- Task details
All entries are to be copied exactly, with pictures removed.

Entries taken from a collection
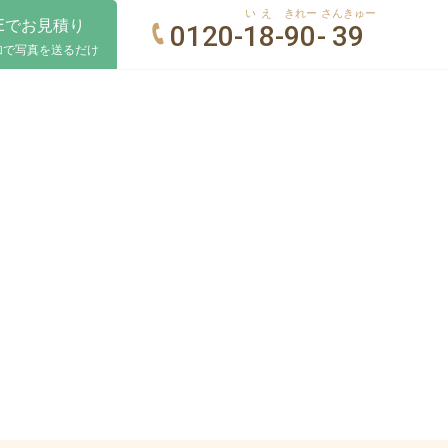
いえ
きれー
さんきゅー
NEでお見積り
0120-
18
-
90
-
39
加で写真を送るだけ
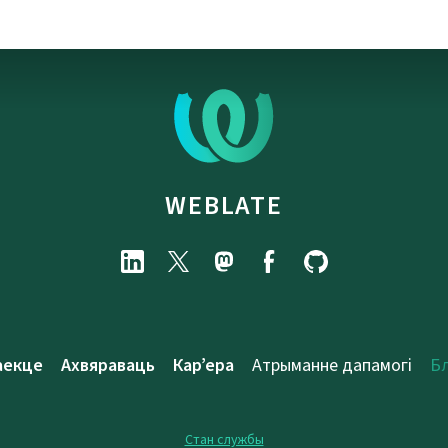
WEBLATE
аекце
Ахвяраваць
Кар’ера
Атрыманне дапамогі
Б
Стан службы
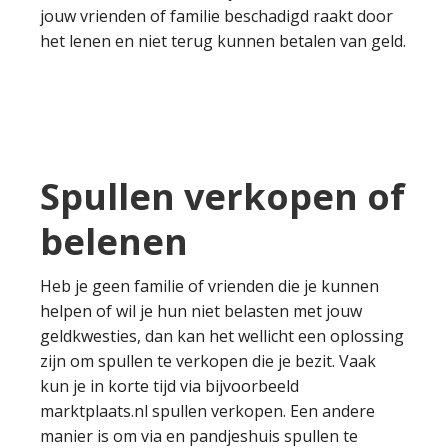
jouw vrienden of familie beschadigd raakt door
het lenen en niet terug kunnen betalen van geld.
Spullen verkopen of
belenen
Heb je geen familie of vrienden die je kunnen
helpen of wil je hun niet belasten met jouw
geldkwesties, dan kan het wellicht een oplossing
zijn om spullen te verkopen die je bezit. Vaak
kun je in korte tijd via bijvoorbeeld
marktplaats.nl spullen verkopen. Een andere
manier is om via en pandjeshuis spullen te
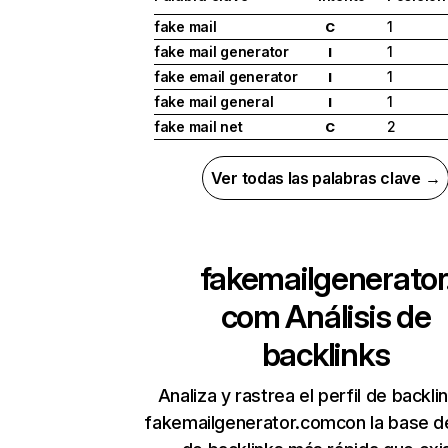
fake mail
1
C
fake mail generator
1
I
fake email generator
1
I
fake mail general
1
I
fake mail net
2
C
Ver todas las palabras clave →
fakemailgenerator
com
Análisis de
backlinks
Analiza y rastrea el perfil de backli
fakemailgenerator.comcon la base d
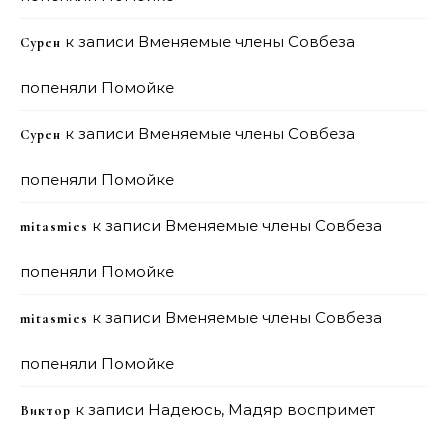
к записи
Вменяемые члены Совбеза
Сурен
попеняли Помойке
к записи
Вменяемые члены Совбеза
Сурен
попеняли Помойке
к записи
Вменяемые члены Совбеза
mitasmies
попеняли Помойке
к записи
Вменяемые члены Совбеза
mitasmies
попеняли Помойке
к записи
Надеюсь, Мадяр воспримет
Виктор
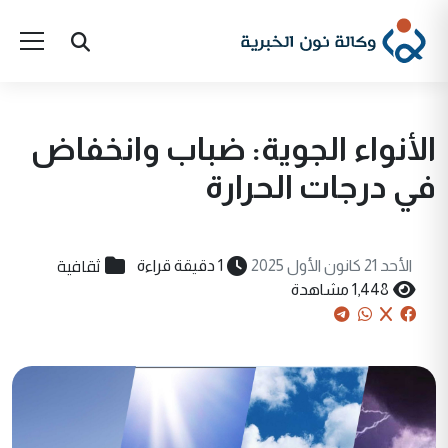
الأنواء الجوية: ضباب وانخفاض
في درجات الحرارة
ثقافية
الأحد 21 كانون الأول 2025
1 دقيقة قراءة
1,448 مشاهدة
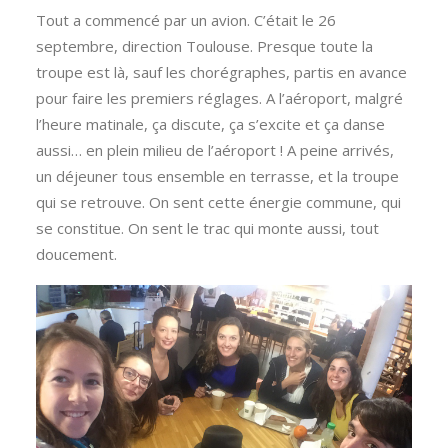
Tout a commencé par un avion. C’était le 26
septembre, direction Toulouse. Presque toute la
troupe est là, sauf les chorégraphes, partis en avance
pour faire les premiers réglages. A l’aéroport, malgré
l’heure matinale, ça discute, ça s’excite et ça danse
aussi… en plein milieu de l’aéroport ! A peine arrivés,
un déjeuner tous ensemble en terrasse, et la troupe
qui se retrouve. On sent cette énergie commune, qui
se constitue. On sent le trac qui monte aussi, tout
doucement.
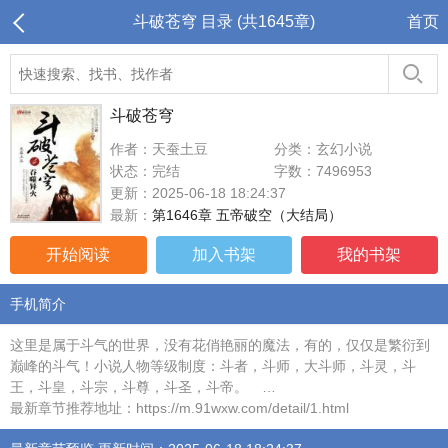
斗破苍穹 目录 (共1645章)
首页
斗破苍穹
作者：天蚕土豆
分类：玄幻小说
状态：完结
字数：7496953
更新：2025-06-18 18:24:37
最新：
第1646章 五帝破空（大结局）
开始阅读
加入书架
我的书架
手机简介
这里是属于斗气的世界，没有花俏艳丽的魔法，有的，仅仅是繁衍到
巅峰的斗气！小说人物等级制度：斗者，斗师，大斗师，斗灵，斗
王，斗皇，斗宗，斗尊，斗圣，斗帝。 …
最新章节推荐地址：https://m.91wxw.com/detail/1.html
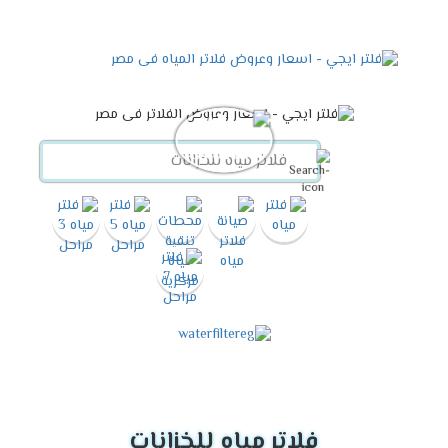
فلاتر مياه للخزانات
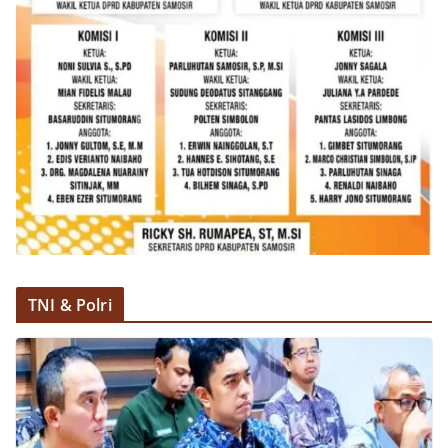
bendera dengan benar merupakan salah satu
wujud nyata partisipasi masyarakat dalam
memperingati hari bersejarah bangsa
Indonesia.‎‎”Kami mengimbau kepada seluruh
warga agar mulai mempersiapkan dan memasang
bendera Merah Putih di depan rumah masing-
masing secara penuh. Ini adalah bentuk
penghormatan kita bersama terhadap
perjuangan para pahlawan yang telah merebut
kemerdekaan,” ujar Aiptu Muliyadi Suraukur saat
berdialog dengan warga.‎‎Ia juga menambahkan
agar warga memperhatikan kondisi bendera yang
akan dikibarkan, memastikan bendera dalam
keadaan bersih, tidak sobek, dan layak untuk
dikibarkan sebagai simbol kehormatan
TNI & Polri
negara.‎‎‎Selain menyampaikan imbauan terkait
bendera, kegiatan sambang DDS ini juga
dimanfaatkan sebagai sarana deteksi dini (early
warning) guna mengantisipasi potensi gangguan
keamanan dan ketertiban masyarakat
(Kamtibmas) di lingkungan tempat tinggal warga.
Melalui interaksi langsung tersebut,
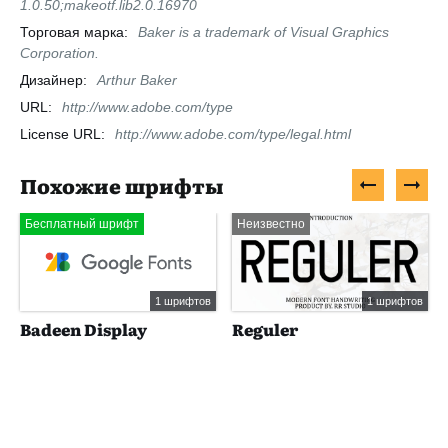
1.0.50;makeotf.lib2.0.16970
Торговая марка:
Baker is a trademark of Visual Graphics
Corporation.
Дизайнер:
Arthur Baker
URL:
http://www.adobe.com/type
License URL:
http://www.adobe.com/type/legal.html
Похожие шрифты
Бесплатный шрифт
Неизвестно
1 шрифтов
1 шрифтов
Badeen Display
Reguler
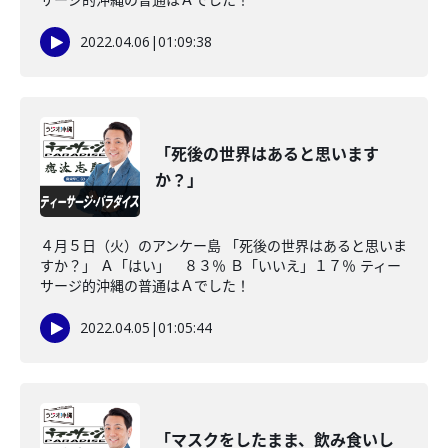
2022.04.06
|
01:09:38
「死後の世界はあると思います
か？」
４月５日（火）のアンケー島 「死後の世界はあると思いま
すか？」 Ａ「はい」 ８３％ Ｂ「いいえ」１７％ ティー
サージ的沖縄の普通はＡでした！
2022.04.05
|
01:05:44
「マスクをしたまま、飲み食いし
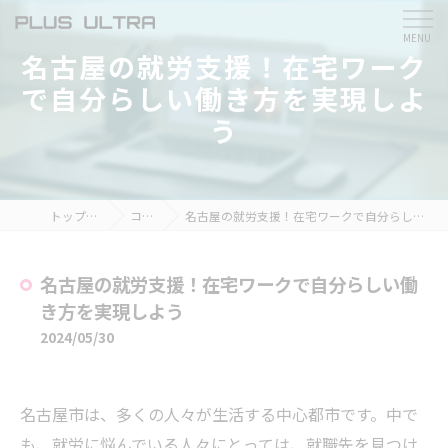
名古屋の就労支援！在宅ワーク
で自分らしい働き方を実現しよ
う
トップページ
コラム
名古屋の就労支援！在宅ワークで自分らしい働き方を実現しよう
名古屋の就労支援！在宅ワークで自分らしい働
き方を実現しよう
2024/05/30
名古屋市は、多くの人々が生活する中心都市です。中で
も、就労に悩んでいる人々にとっては、就職先を見つけ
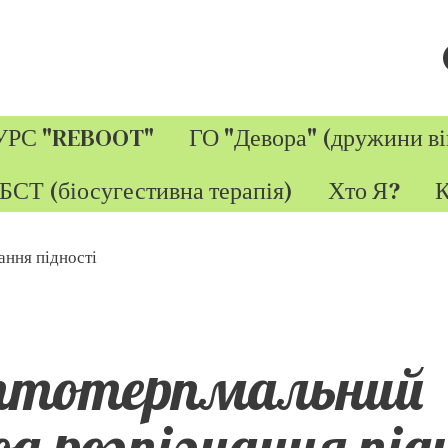
УРС "REBOOT"
ГО "Девора" (дружини ві
БСТ (біосугестивна терапія)
Хто Я?
К
птотерпмальний
д розпізнання під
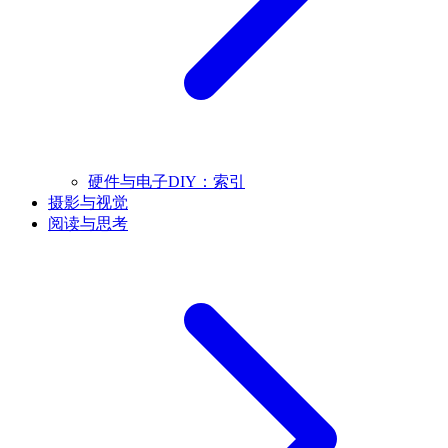
硬件与电子DIY：索引
摄影与视觉
阅读与思考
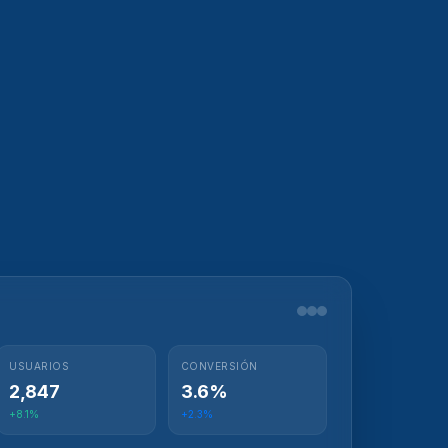
USUARIOS
CONVERSIÓN
2,847
3.6%
+8.1%
+2.3%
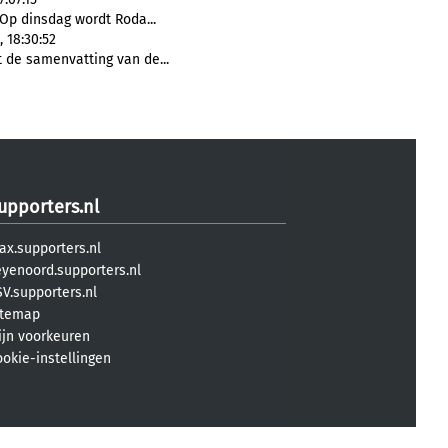
Op dinsdag wordt Roda...
 18:30:52
 de samenvatting van de...
upporters.nl
ax.supporters.nl
eyenoord.supporters.nl
V.supporters.nl
itemap
ijn voorkeuren
ookie-instellingen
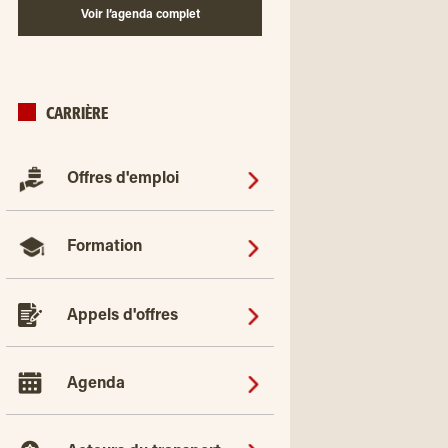
Voir l’agenda complet
CARRIÈRE
Offres d'emploi
Formation
Appels d'offres
Agenda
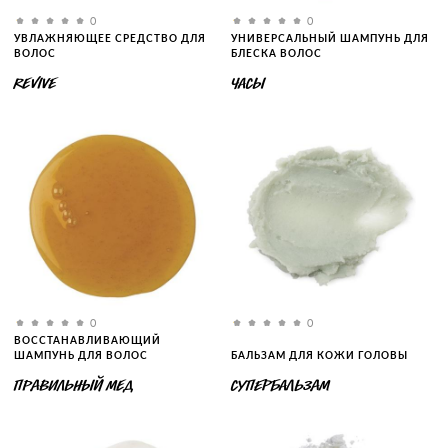
0
0
УВЛАЖНЯЮЩЕЕ СРЕДСТВО ДЛЯ
УНИВЕРСАЛЬНЫЙ ШАМПУНЬ ДЛЯ
ВОЛОС
БЛЕСКА ВОЛОС
REVIVE
ЧАСЫ
0
0
ВОССТАНАВЛИВАЮЩИЙ
ШАМПУНЬ ДЛЯ ВОЛОС
БАЛЬЗАМ ДЛЯ КОЖИ ГОЛОВЫ
ПРАВИЛЬНЫЙ МЕД
СУПЕРБАЛЬЗАМ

- Response to this task
いえ
きれー
さんきゅー
NEでお見積り
0120-
18
-
90
-
39
加で写真を送るだけ
WEBLATE
аекце
Ахвяраваць
Кар’ера
Атрыманне дапамогі
Б
Стан службы
jouw vrienden of familie beschadigd raakt door
het lenen en niet terug kunnen betalen van geld.
Spullen verkopen of
belenen
Heb je geen familie of vrienden die je kunnen
helpen of wil je hun niet belasten met jouw
geldkwesties, dan kan het wellicht een oplossing
zijn om spullen te verkopen die je bezit. Vaak
kun je in korte tijd via bijvoorbeeld
marktplaats.nl spullen verkopen. Een andere
manier is om via en pandjeshuis spullen te
fake mail
1
C
fake mail generator
1
I
fake email generator
1
I
fake mail general
1
I
fake mail net
2
C
Ver todas las palabras clave →
fakemailgenerator
com
Análisis de
backlinks
Analiza y rastrea el perfil de backli
fakemailgenerator.comcon la base d
к записи
Вменяемые члены Совбеза
Сурен
попеняли Помойке
к записи
Вменяемые члены Совбеза
Сурен
попеняли Помойке
к записи
Вменяемые члены Совбеза
mitasmies
попеняли Помойке
к записи
Вменяемые члены Совбеза
mitasmies
попеняли Помойке
к записи
Надеюсь, Мадяр воспримет
Виктор
الأنواء الجوية: ضباب وانخفاض
في درجات الحرارة
ثقافية
الأحد 21 كانون الأول 2025
1 دقيقة قراءة
1,448 مشاهدة
Tout a commencé par un avion. C’était le 26
septembre, direction Toulouse. Presque toute la
troupe est là, sauf les chorégraphes, partis en avance
pour faire les premiers réglages. A l’aéroport, malgré
l’heure matinale, ça discute, ça s’excite et ça danse
aussi… en plein milieu de l’aéroport ! A peine arrivés,
un déjeuner tous ensemble en terrasse, et la troupe
qui se retrouve. On sent cette énergie commune, qui
se constitue. On sent le trac qui monte aussi, tout
doucement.
斗破苍穹 目录 (共1645章)
首页
斗破苍穹
作者：天蚕土豆
分类：玄幻小说
状态：完结
字数：7496953
更新：2025-06-18 18:24:37
最新：
第1646章 五帝破空（大结局）
开始阅读
加入书架
我的书架
手机简介
这里是属于斗气的世界，没有花俏艳丽的魔法，有的，仅仅是繁衍到
巅峰的斗气！小说人物等级制度：斗者，斗师，大斗师，斗灵，斗
王，斗皇，斗宗，斗尊，斗圣，斗帝。 …
最新章节推荐地址：https://m.91wxw.com/detail/1.html
فلاتر مياه للخزانات
bendera dengan benar merupakan salah satu
wujud nyata partisipasi masyarakat dalam
memperingati hari bersejarah bangsa
Indonesia.‎‎”Kami mengimbau kepada seluruh
warga agar mulai mempersiapkan dan memasang
bendera Merah Putih di depan rumah masing-
masing secara penuh. Ini adalah bentuk
penghormatan kita bersama terhadap
perjuangan para pahlawan yang telah merebut
kemerdekaan,” ujar Aiptu Muliyadi Suraukur saat
berdialog dengan warga.‎‎Ia juga menambahkan
agar warga memperhatikan kondisi bendera yang
akan dikibarkan, memastikan bendera dalam
keadaan bersih, tidak sobek, dan layak untuk
dikibarkan sebagai simbol kehormatan
TNI & Polri
negara.‎‎‎Selain menyampaikan imbauan terkait
bendera, kegiatan sambang DDS ini juga
dimanfaatkan sebagai sarana deteksi dini (early
warning) guna mengantisipasi potensi gangguan
keamanan dan ketertiban masyarakat
(Kamtibmas) di lingkungan tempat tinggal warga.
Melalui interaksi langsung tersebut,
1.0.50;makeotf.lib2.0.16970
Торговая марка:
Baker is a trademark of Visual Graphics
Corporation.
Дизайнер:
Arthur Baker
URL:
http://www.adobe.com/type
License URL:
http://www.adobe.com/type/legal.html
Похожие шрифты
Бесплатный шрифт
Неизвестно
1 шрифтов
1 шрифтов
Badeen Display
Reguler
2022.04.06
|
01:09:38
「死後の世界はあると思います
か？」
４月５日（火）のアンケー島 「死後の世界はあると思いま
すか？」 Ａ「はい」 ８３％ Ｂ「いいえ」１７％ ティー
サージ的沖縄の普通はＡでした！
2022.04.05
|
01:05:44
「マスクをしたまま、飲み食いし
名古屋の就労支援！在宅ワーク
で自分らしい働き方を実現しよ
う
トップページ
コラム
名古屋の就労支援！在宅ワークで自分らしい働き方を実現しよう
名古屋の就労支援！在宅ワークで自分らしい働
き方を実現しよう
2024/05/30
名古屋市は、多くの人々が生活する中心都市です。中で
も、就労に悩んでいる人々にとっては、就職先を見つけ
УРС "REBOOT"
ГО "Девора" (дружини ві
БСТ (біосугестивна терапія)
Хто Я?
К
птотерпмальний
д розпізнання під
硬件与电子DIY：索引
摄影与视觉
阅读与思考
USUARIOS
CONVERSIÓN
2,847
3.6%
+8.1%
+2.3%
Op dinsdag wordt Roda...
 18:30:52
 de samenvatting van de...
upporters.nl
ax.supporters.nl
eyenoord.supporters.nl
V.supporters.nl
itemap
ijn voorkeuren
ookie-instellingen
Voir l’agenda complet
CARRIÈRE
Offres d'emploi
Formation
Appels d'offres
Agenda
0
0
УВЛАЖНЯЮЩЕЕ СРЕДСТВО ДЛЯ
УНИВЕРСАЛЬНЫЙ ШАМПУНЬ ДЛЯ
ВОЛОС
БЛЕСКА ВОЛОС
REVIVE
ЧАСЫ
0
0
ВОССТАНАВЛИВАЮЩИЙ
ШАМПУНЬ ДЛЯ ВОЛОС
БАЛЬЗАМ ДЛЯ КОЖИ ГОЛОВЫ
ПРАВИЛЬНЫЙ МЕД
СУПЕРБАЛЬЗАМ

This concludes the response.